## Task statement
Only the lines from the one with "PASUJE DO TEGO" through the last belong in the output; print them exactly as given below.

━━━━━━━━━━━━━━━━

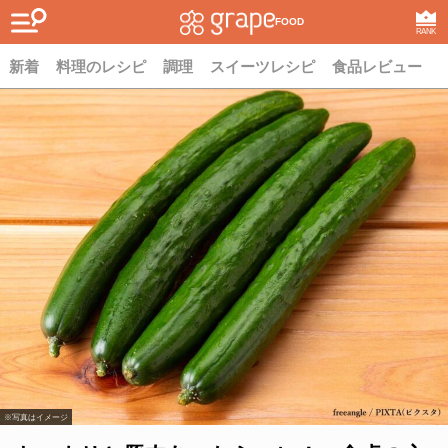
FOOD
RANK
新着
料理のレシピ
調理
スイーツレシピ
食品レビュー
※写真はイメージ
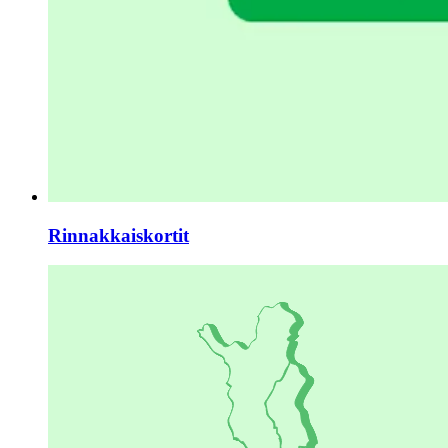
Rinnakkaiskortit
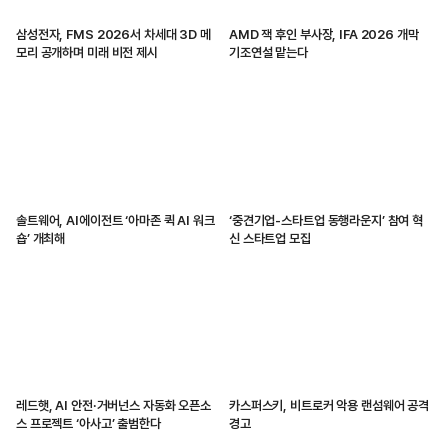
삼성전자, FMS 2026서 차세대 3D 메
AMD 잭 후인 부사장, IFA 2026 개막
모리 공개하며 미래 비전 제시
기조연설 맡는다
솔트웨어, AI에이전트 ‘아마존 퀵 AI 워크
‘중견기업-스타트업 동행라운지’ 참여 혁
숍’ 개최해
신 스타트업 모집
레드햇, AI 안전·거버넌스 자동화 오픈소
카스퍼스키, 비트로커 악용 랜섬웨어 공격
스 프로젝트 ‘아사고’ 출범한다
경고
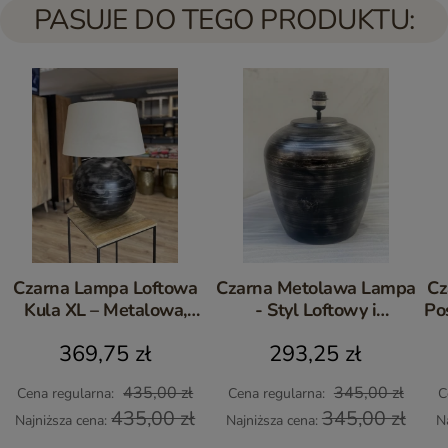
PASUJE DO TEGO PRODUKTU:
Czarna Lampa Loftowa
Czarna Metolawa Lampa
Cz
Kula XL – Metalowa,
- Styl Loftowy i
Po
Postarzana
Industrialny
369,75 zł
293,25 zł
435,00 zł
345,00 zł
Cena regularna:
Cena regularna:
C
435,00 zł
345,00 zł
Najniższa cena:
Najniższa cena:
N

━━━━━━━━━━━━━━━━

## Reply
PASUJE DO TEGO PRODUKTU:
Czarna Lampa Loftowa
Czarna Metolawa Lampa
Cz
Kula XL – Metalowa,
- Styl Loftowy i
Po
Postarzana
Industrialny
369,75 zł
293,25 zł
435,00 zł
345,00 zł
Cena regularna:
Cena regularna:
C
435,00 zł
345,00 zł
Najniższa cena:
Najniższa cena:
N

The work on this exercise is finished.